◆ **Work instruction**:
Retype the records below from their first line through the line containing "Blog (935, 253)", and include nothing else.

Data to process Block Start

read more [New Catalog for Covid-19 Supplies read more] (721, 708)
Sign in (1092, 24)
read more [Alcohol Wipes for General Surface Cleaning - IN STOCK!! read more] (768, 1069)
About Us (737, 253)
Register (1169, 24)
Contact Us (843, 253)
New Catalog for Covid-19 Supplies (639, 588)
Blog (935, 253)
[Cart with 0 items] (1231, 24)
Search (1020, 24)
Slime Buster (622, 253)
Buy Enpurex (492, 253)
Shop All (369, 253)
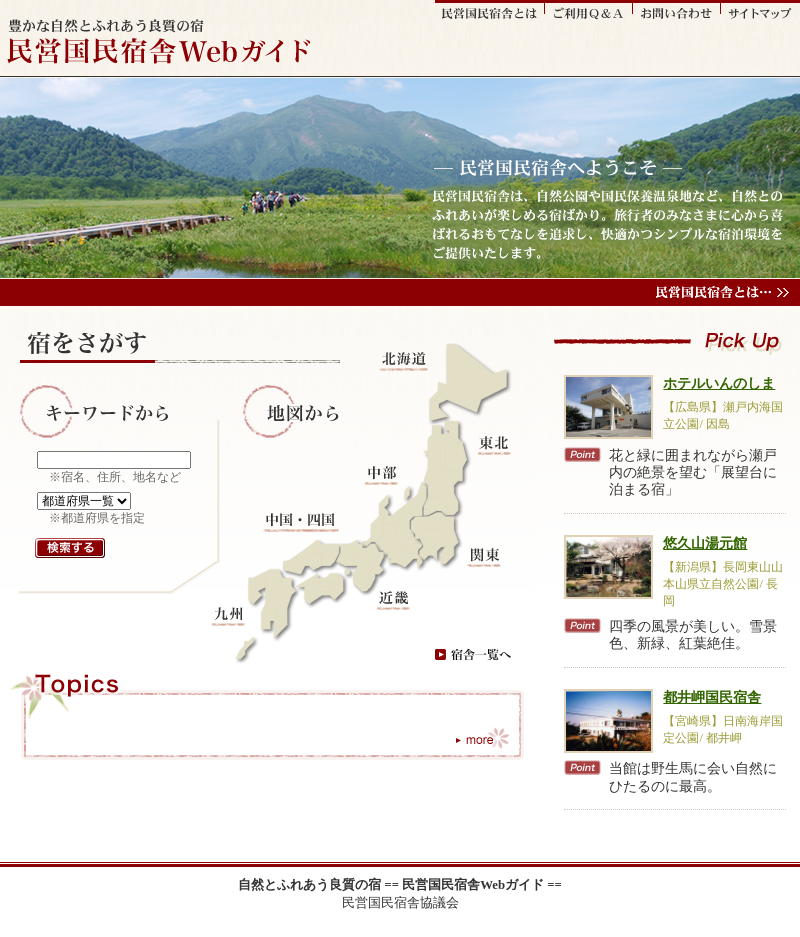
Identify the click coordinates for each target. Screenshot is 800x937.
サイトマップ (760, 11)
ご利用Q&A (589, 11)
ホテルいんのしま (719, 383)
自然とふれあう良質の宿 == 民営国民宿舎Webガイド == (400, 885)
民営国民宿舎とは (490, 11)
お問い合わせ (677, 11)
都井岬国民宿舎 (712, 697)
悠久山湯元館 (705, 543)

Data to process Block End

◆ **Expected answer**:
read more [New Catalog for Covid-19 Supplies read more] (721, 708)
Sign in (1092, 24)
read more [Alcohol Wipes for General Surface Cleaning - IN STOCK!! read more] (768, 1069)
About Us (737, 253)
Register (1169, 24)
Contact Us (843, 253)
New Catalog for Covid-19 Supplies (639, 588)
Blog (935, 253)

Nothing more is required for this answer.